Gender segregation in the Nordic labour market

Since the 1960s the Nordic countries have been renowned for their high level of gender equality as they have amongst the world’s highest employment and education rates for women. At the same time the Nordic countries also have greater horizontal segregation by sex than the rest of the EU, that is, most women work in different occupations than most men. The gender segregation of labour is often seen as the main reason behind the gender wage gap in the Nordic region. It can also cause talent to go undetected and higher unemployment rates.

Kindergarten wardrobe, lots of coloured jackets hanging
Even though the Nordic countries have high levels of gender equality, the caring professions, such as working in daycare or with the elderly, are dominated by female workers.

The Nordic gender equality paradox

Horizontal gender segregation refers to the fact that most Nordic women still work in different occupations than most men leading to segregation between the genders. It is a paradox that this is the case when the Nordic region has one of the world’s highest employment and education rates for women.

In Denmark for instance over 60% of all workers are employed in a profession where their own sex accounts for 75% or more. Women mainly work in the public sector, often with education, care or health, while the private sector is dominated by men who often work with production and engineering. Gender segregation exists at all educational levels. Even when a woman and a man have the same educational background, research indicates that the most likely scenario is that the woman will end up working in the public sector and the man in the private sector.

Gender segregation leads to a wage gap

Professions dominated by women have a lower average wage than those dominated by men which leads to a wage gap between the genders. In the Nordic region the wage gap between men and women in 2017 was 15.3 %. Furthermore, part-time work is much more common in the traditional female professions, which also leads to a lower average income for women.

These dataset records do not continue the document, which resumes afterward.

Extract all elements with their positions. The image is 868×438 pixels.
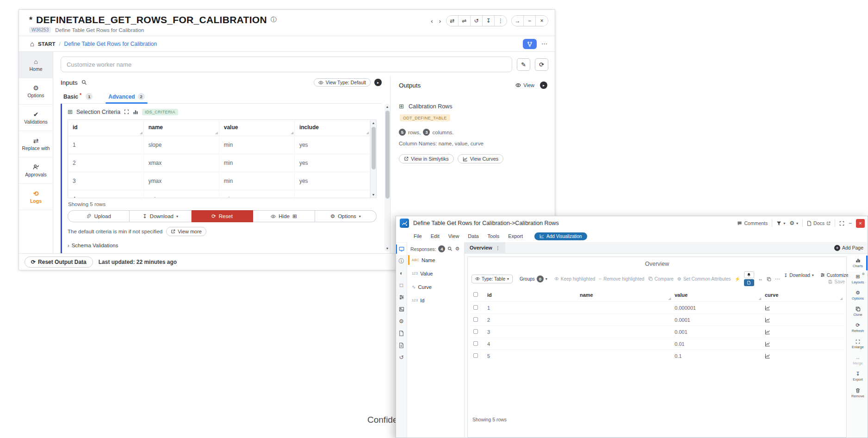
sidebar-item-options[interactable]: ⚙ Options [19,78,53,105]
menu-export[interactable]: Export [508,233,523,239]
sidebar-item-home[interactable]: ⌂ Home [19,52,53,78]
undo-icon[interactable]: ↺ [471,16,483,26]
field-item-id[interactable]: 123 Id [407,294,464,306]
row-checkbox[interactable] [473,317,478,322]
table-row[interactable]: 3 0.001 [471,326,843,338]
schema-validations-toggle[interactable]: › Schema Validations [68,243,382,248]
rail-history-icon[interactable]: ↺ [396,351,407,363]
hide-button[interactable]: Hide ⊞ [253,210,315,222]
row-checkbox[interactable] [473,341,478,346]
sidebar-item-approvals[interactable]: Approvals [19,157,53,184]
upload-button[interactable]: Upload [68,210,130,222]
highlight-actions-icon[interactable]: ⚡ [734,276,740,282]
field-item-value[interactable]: 123 Value [407,268,464,279]
panel-scrollbar[interactable]: ▲ ▼ [384,104,390,251]
column-header-id[interactable]: id [484,290,577,302]
select-all-checkbox[interactable] [473,292,478,297]
search-icon[interactable] [447,246,453,251]
cell-name[interactable]: xatymax [143,190,219,199]
scroll-down-icon[interactable]: ▼ [372,192,375,198]
comments-button[interactable]: Comments [737,220,768,226]
type-selector[interactable]: Type: Table ▾ [471,275,513,283]
view-curves-button[interactable]: View Curves [458,154,504,163]
download-button[interactable]: ↧ Download ▾ [784,273,814,278]
field-item-curve[interactable]: ∿ Curve [407,281,464,293]
rail-settings-icon[interactable]: ⚙ [396,315,407,327]
cell-name[interactable]: ymax [143,172,219,190]
column-header-name[interactable]: name◢ [577,290,672,302]
scrollbar-thumb[interactable] [385,111,390,199]
cell-include[interactable]: no [294,190,370,199]
cell-value[interactable]: min [219,136,294,154]
kebab-menu-icon[interactable]: ⋮ [495,16,507,26]
cell-name[interactable]: slope [143,136,219,154]
download-button[interactable]: ↧ Download ▾ [130,210,191,222]
rail-notes-icon[interactable] [396,339,407,351]
scroll-up-icon[interactable]: ▲ [386,104,389,110]
column-header-name[interactable]: name◢ [143,120,219,136]
resize-handle-icon[interactable]: ◢ [366,131,369,135]
cell-include[interactable]: yes [294,172,370,190]
docs-button[interactable]: Docs [807,220,831,226]
cell-id[interactable]: 3 [68,172,143,190]
row-checkbox[interactable] [473,305,478,310]
column-header-curve[interactable]: curve◢ [762,290,843,302]
resize-handle-icon[interactable]: ◢ [840,297,843,300]
filter-button[interactable]: ▾ [776,221,785,226]
menu-file[interactable]: File [414,233,422,239]
rail-layouts-button[interactable]: ⚙ ⊞ Layouts [848,271,868,288]
collapse-outputs-icon[interactable]: ▸ [540,81,547,89]
sidebar-item-replace-with[interactable]: ⇄ Replace with [19,131,53,157]
bar-chart-icon[interactable] [133,109,138,115]
expand-icon[interactable] [124,109,129,114]
options-button[interactable]: ⚙ Options ▾ [315,210,377,222]
outputs-view-button[interactable]: View [515,82,534,88]
rail-options-button[interactable]: ⚙ Options [848,288,868,304]
rail-info-icon[interactable]: ⓘ [396,255,407,267]
table-row[interactable]: 4 0.01 [471,338,843,350]
close-icon[interactable]: × [856,219,865,228]
curve-chart-icon[interactable] [765,341,770,347]
close-icon[interactable]: × [536,16,548,26]
curve-chart-icon[interactable] [765,353,770,359]
rail-export-button[interactable]: ↧ Export [848,369,868,385]
rail-contrast-icon[interactable]: ◐ [396,267,407,279]
minimize-icon[interactable]: − [524,16,536,26]
view-type-button[interactable]: View Type: Default [314,78,371,87]
scroll-down-icon[interactable]: ▼ [386,245,389,251]
menu-tools[interactable]: Tools [488,233,500,239]
table-row[interactable]: 1 slope min yes [68,136,370,154]
sidebar-item-logs[interactable]: ⟲ Logs [19,184,53,210]
row-checkbox[interactable] [473,353,478,358]
table-scrollbar[interactable]: ▲ ▼ [371,119,377,198]
compare-button[interactable]: Compare [648,276,674,282]
column-header-include[interactable]: include◢ [294,120,370,136]
settings-button[interactable]: ⚙ ▾ [789,220,798,226]
customize-button[interactable]: Customize [820,273,849,278]
cell-name[interactable]: xmax [143,154,219,172]
scrollbar-thumb[interactable] [372,127,376,169]
cell-value[interactable]: min [219,190,294,199]
rail-shape-icon[interactable]: □ [396,279,407,291]
cell-include[interactable]: yes [294,136,370,154]
rail-image-icon[interactable] [396,303,407,315]
add-visualization-button[interactable]: Add Visualization [534,232,587,240]
curve-chart-icon[interactable] [765,329,770,335]
info-icon[interactable]: ⓘ [271,16,277,24]
rail-remove-button[interactable]: Remove [848,385,868,401]
resize-handle-icon[interactable]: ◢ [215,131,217,135]
table-row[interactable]: 1 0.000001 [471,302,843,314]
resize-handle-icon[interactable]: ◢ [759,297,761,300]
tab-advanced[interactable]: Advanced 2 [107,91,145,103]
fullscreen-icon[interactable] [839,221,844,226]
tab-basic[interactable]: Basic * 1 [62,91,93,103]
table-row[interactable]: 2 xmax min yes [68,154,370,172]
curve-chart-icon[interactable] [765,317,770,323]
rail-merge-button[interactable]: ↔ Merge [848,352,868,369]
nav-forward-icon[interactable]: › [438,18,442,25]
gear-icon[interactable]: ⚙ [455,246,459,252]
rail-display-icon[interactable] [396,243,407,255]
kebab-menu-icon[interactable]: ⋮ [496,245,500,250]
cell-value[interactable]: min [219,172,294,190]
scroll-up-icon[interactable]: ▲ [372,120,375,126]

The relatively low wages in the female-dominated caring professions resulted in a series of strikes and demands for equal pay across all the Nordic countries from the early 1990s. This culminated in long-lasting and significant industrial action during the period 2005-2010 in all the Nordic countries (except for Iceland) among public employees in the caring professions. In Finland more than 12,000 nurses collectively quit their jobs in protest over their wages.

The result of the protests varied. In Finland the nurses got a 22-28% pay rise, which lifted the profession up to the average wage-level for public employees with a comparable level of education. In Norway an equal pay commission was established which after two years recommended that a special equal pay pool of three billion Norwegian Kroner should be established and used to increase the pay in the female-dominated professions in the public sector. In Denmark and Sweden the results have been less tangible, but the strikes have raised general awareness and stimulated debate in society about the question of equal pay.  

In 2019 the wage levels in the professions dominated by women are still causing discussion on whether the Nordic labour model in its current form can provide an acceptable solution to the wage gap between men and women.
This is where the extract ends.